Work order - Once the pictures are set aside, reproduce all of the records exactly.

--- Records to use Enclosed Below ---

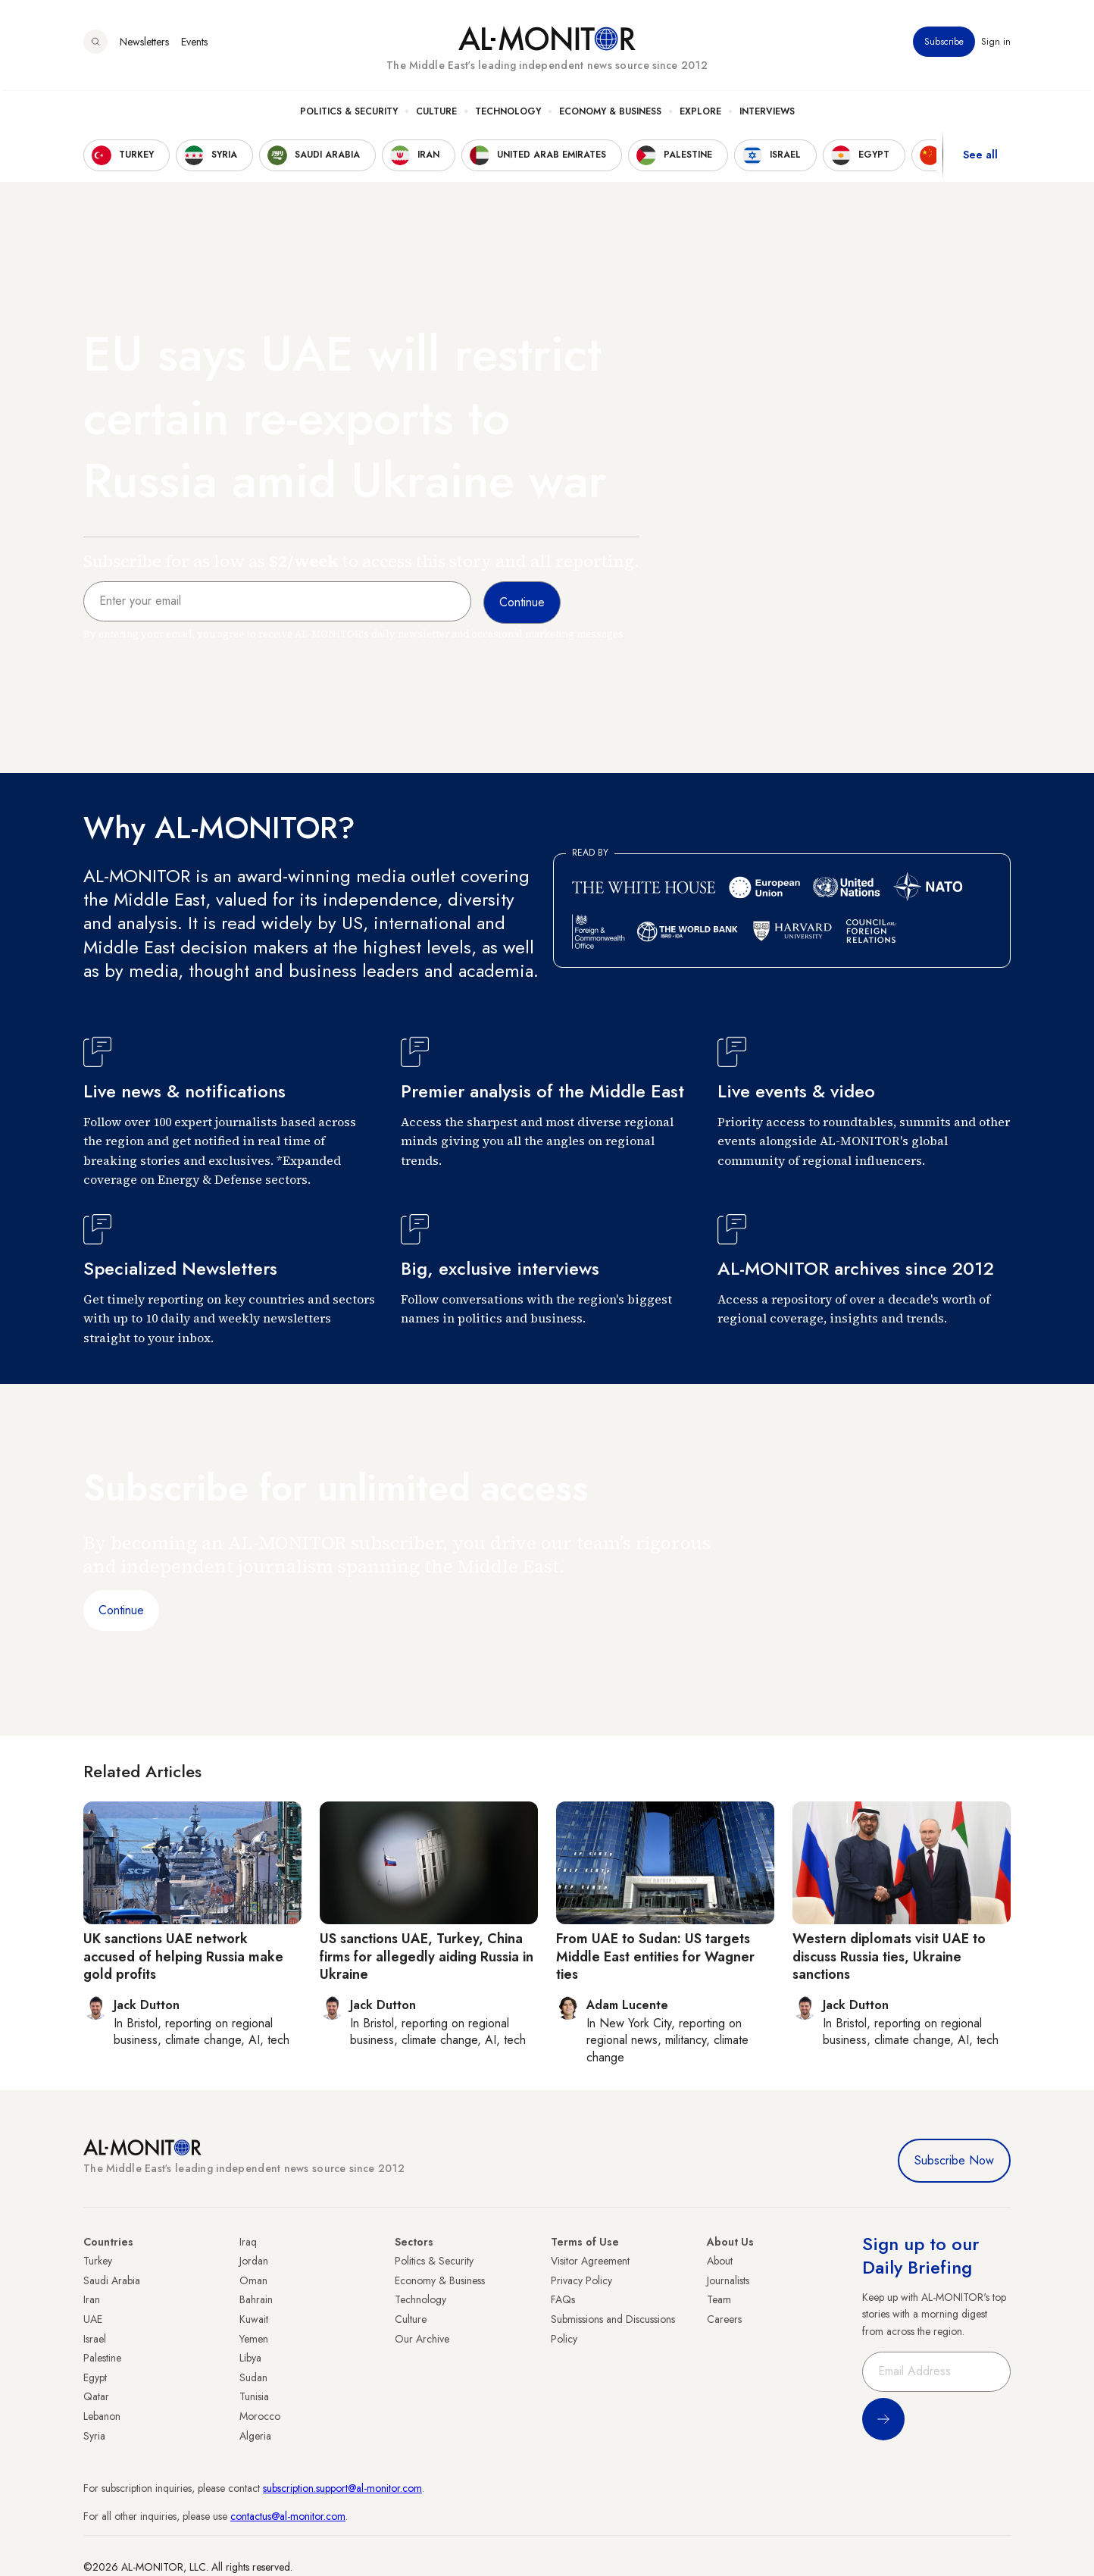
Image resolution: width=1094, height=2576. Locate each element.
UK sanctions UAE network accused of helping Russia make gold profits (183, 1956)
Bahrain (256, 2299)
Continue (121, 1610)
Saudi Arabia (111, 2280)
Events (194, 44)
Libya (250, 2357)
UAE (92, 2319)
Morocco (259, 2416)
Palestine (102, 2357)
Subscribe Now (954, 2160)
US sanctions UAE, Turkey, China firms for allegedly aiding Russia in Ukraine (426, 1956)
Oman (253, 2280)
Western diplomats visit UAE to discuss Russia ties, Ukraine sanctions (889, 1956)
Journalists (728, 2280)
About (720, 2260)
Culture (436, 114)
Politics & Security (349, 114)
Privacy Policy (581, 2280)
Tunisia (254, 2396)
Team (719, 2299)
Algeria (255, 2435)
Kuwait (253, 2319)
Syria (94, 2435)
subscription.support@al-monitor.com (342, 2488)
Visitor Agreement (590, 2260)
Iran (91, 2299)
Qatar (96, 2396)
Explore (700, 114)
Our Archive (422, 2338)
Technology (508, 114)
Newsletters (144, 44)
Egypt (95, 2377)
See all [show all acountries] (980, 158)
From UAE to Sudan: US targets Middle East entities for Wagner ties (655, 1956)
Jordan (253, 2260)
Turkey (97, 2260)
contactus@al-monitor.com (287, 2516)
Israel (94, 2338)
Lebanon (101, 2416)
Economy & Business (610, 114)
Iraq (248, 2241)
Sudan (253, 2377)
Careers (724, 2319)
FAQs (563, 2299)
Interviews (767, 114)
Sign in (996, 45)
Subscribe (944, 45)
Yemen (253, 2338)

--- End of Enclosed Records to use ---

Response for this exercise -
Image resolution: width=1094, height=2576. Locate each element.
UK sanctions UAE network accused of helping Russia make gold profits (183, 1956)
Bahrain (256, 2299)
Continue (121, 1610)
Saudi Arabia (111, 2280)
Events (194, 44)
Libya (250, 2357)
UAE (92, 2319)
Morocco (259, 2416)
Palestine (102, 2357)
Subscribe Now (954, 2160)
US sanctions UAE, Turkey, China firms for allegedly aiding Russia in Ukraine (426, 1956)
Oman (253, 2280)
Western diplomats visit UAE to discuss Russia ties, Ukraine sanctions (889, 1956)
Journalists (728, 2280)
About (720, 2260)
Culture (436, 114)
Politics & Security (349, 114)
Privacy Policy (581, 2280)
Tunisia (254, 2396)
Team (719, 2299)
Algeria (255, 2435)
Kuwait (253, 2319)
Syria (94, 2435)
subscription.support@al-monitor.com (342, 2488)
Visitor Agreement (590, 2260)
Iran (91, 2299)
Qatar (96, 2396)
Explore (700, 114)
Our Archive (422, 2338)
Technology (508, 114)
Newsletters (144, 44)
Egypt (95, 2377)
See all [show all acountries] (980, 158)
From UAE to Sudan: US targets Middle East entities for Wagner ties (655, 1956)
Jordan (253, 2260)
Turkey (97, 2260)
contactus@al-monitor.com (287, 2516)
Israel (94, 2338)
Lebanon (101, 2416)
Economy & Business (610, 114)
Iraq (248, 2241)
Sudan (253, 2377)
Careers (724, 2319)
FAQs (563, 2299)
Interviews (767, 114)
Sign in (996, 45)
Subscribe (944, 45)
Yemen (253, 2338)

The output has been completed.